KATOWICE, Poland – The Latest on U.N. climate talks taking place in Poland (all times local):
Several foreign environmental activists who have been detained or deported by Poland's Border Guard since the start of the U.N. climate conference in the Polish city of Katowice are criticizing the actions as violations of their democratic rights and an obstruction of their climate-protection work.
Border Guards say a temporary measure put in place for the climate conference bars entry to people who potentially pose a security problem.
But Iryna Stavchuk, the executive director of a Ukrainian group, the Centre for Environmental Initiatives "EcoAction," said in a statement Tuesday that she has been participating in climate talks as a civil society observer since 2006 "without a single violation." She said she was denied entry to Poland along with eight other Ukrainian environmentalists for the period of the two-week conference.
Maria Kolesnikova, an activist from Kyrgyzstan, said she will be "deprived of the opportunity to voice my concerns" as investments into the development of alternative energy sources in Kyrgystan are decided.
An activist from Georgia with the group 350.org, Nugzar Kokhreidze, said he has been isolated at Katowice International Airport for four days.
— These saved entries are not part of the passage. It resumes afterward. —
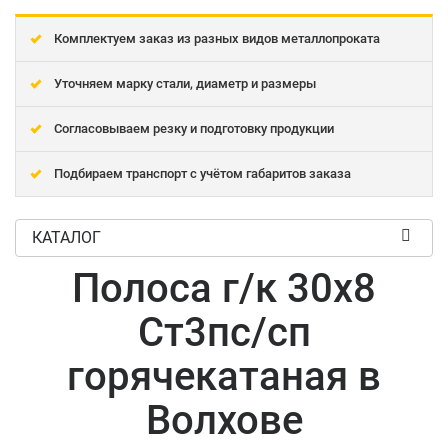
Комплектуем заказ из разных видов металлопроката
Уточняем марку стали, диаметр и размеры
Согласовываем резку и подготовку продукции
Подбираем транспорт с учётом габаритов заказа
КАТАЛОГ
Полоса г/к 30x8
Ст3пс/сп
горячекатаная в
Волхове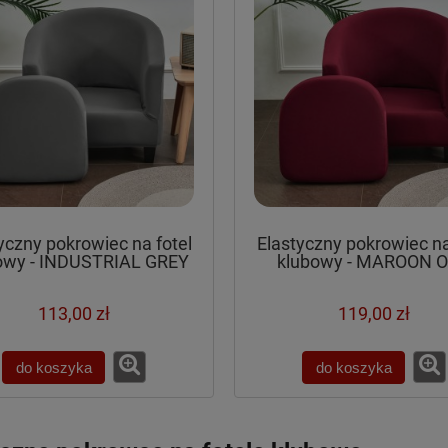
yczny pokrowiec na fotel
Elastyczny pokrowiec na
owy - INDUSTRIAL GREY
klubowy - MAROON 
113,00 zł
119,00 zł
do koszyka
do koszyka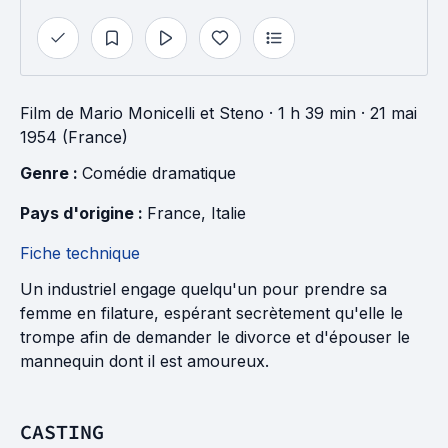
Film
de
Mario Monicelli
et
Steno
· 1 h 39 min
· 21 mai
1954 (France)
Genre : 
Comédie dramatique
Pays d'origine : 
France
, 
Italie
Fiche technique
Un industriel engage quelqu'un pour prendre sa
femme en filature, espérant secrètement qu'elle le
trompe afin de demander le divorce et d'épouser le
mannequin dont il est amoureux.
CASTING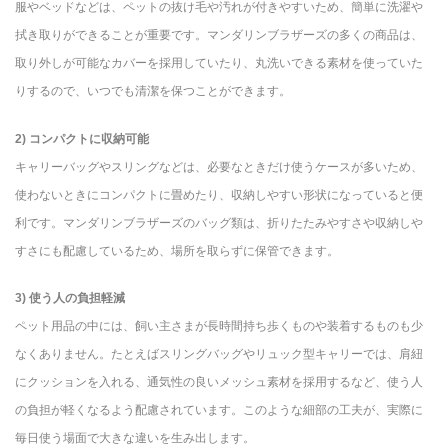
服やベッドなどは、ペットの抜け毛や汚れが付きやすいため、簡単に洗濯や
拭き取りができることが重要です。マンダリンブラザーズの多くの商品は、
取り外しが可能なカバーを採用していたり、丸洗いできる素材を使っていた
りするので、いつでも清潔を保つことができます。
2) コンパクトに収納可能
キャリーバッグやスリングなどは、必要なときだけ使うケースが多いため、
使わないときにコンパクトに畳めたり、収納しやすい形状になっていると便
利です。マンダリンブラザーズのバッグ類は、折りたたみやすさや収納しや
すさにも配慮しているため、場所を取らずに保管できます。
3) 使う人の負担軽減
ペット用品の中には、飼い主さまが長時間持ち歩くものや装着するものも少
なくありません。たとえばスリングバッグやリュック型キャリーでは、肩紐
にクッションを入れる、通気性の良いメッシュ素材を採用するなど、使う人
の負担が軽くなるよう配慮されています。このような細部の工夫が、実際に
毎日使う場面で大きな違いを生み出します。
He said he has been working on climate issues by internet but will fly home on Tuesday.
Scientists are increasingly finding the fingerprints of climate change in droughts, storms and heatwaves.
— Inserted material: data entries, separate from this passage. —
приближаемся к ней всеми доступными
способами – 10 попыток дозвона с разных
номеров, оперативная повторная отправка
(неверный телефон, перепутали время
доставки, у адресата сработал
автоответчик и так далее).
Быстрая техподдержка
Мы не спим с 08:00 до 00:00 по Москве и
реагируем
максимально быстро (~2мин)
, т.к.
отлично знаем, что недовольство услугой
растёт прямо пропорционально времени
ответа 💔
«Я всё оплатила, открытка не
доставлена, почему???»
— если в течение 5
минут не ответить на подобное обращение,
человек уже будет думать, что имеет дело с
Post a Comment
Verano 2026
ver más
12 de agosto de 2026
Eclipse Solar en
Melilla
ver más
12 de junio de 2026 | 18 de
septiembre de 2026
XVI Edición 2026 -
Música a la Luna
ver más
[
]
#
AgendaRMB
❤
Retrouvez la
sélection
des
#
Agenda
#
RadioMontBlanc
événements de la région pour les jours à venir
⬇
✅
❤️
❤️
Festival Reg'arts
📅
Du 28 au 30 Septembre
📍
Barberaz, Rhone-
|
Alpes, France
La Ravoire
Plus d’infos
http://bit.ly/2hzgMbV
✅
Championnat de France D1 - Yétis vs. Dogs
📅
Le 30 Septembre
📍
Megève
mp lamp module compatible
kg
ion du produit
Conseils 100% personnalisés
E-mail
A review of 102 scientific papers over the past three years, published Tuesday, found 73 concluded that climate change made extreme weather events more intense or likely.
London-based think tank Energy and Climate Intelligence Unit presented its review on the sidelines of the U.N. climate talks in Katowice, Poland.
The group's director, Richard Black, said the strongest link between climate change and weather was found in heatwaves, such as the one in Europe this summer.
Adele Thomas of Berlin-based research group Climate Analytics said scientists' growing ability to attribute extreme weather to climate change could have important consequences for international discussions about financial compensation for countries suffering loss and damage from manmade global warming.
National leaders and ministers are preparing for the final stretch of U.N. climate talks, with just days left to break through thorny issues that diplomats have struggled to resolve.
U.N. climate chief Patricia Espinosa urged delegates Tuesday to show a "spirit of unity" through the end of the week.
Almost 200 countries are gathered at the Dec. 2-14 meeting in Katowice, Poland, to finalize the rules of the 2015 Paris accord on curbing global warming.
The Intergovernmental Panel on Climate Change says governments need to act soon to keep temperature increases to 1.5 degrees Celsius (2.7 Fahrenheit).
The talks are also meant to push countries to commit to more ambitious targets for greenhouse gas emission reductions.
Poor countries, meanwhile, want assurances on financial support to tackle climate change.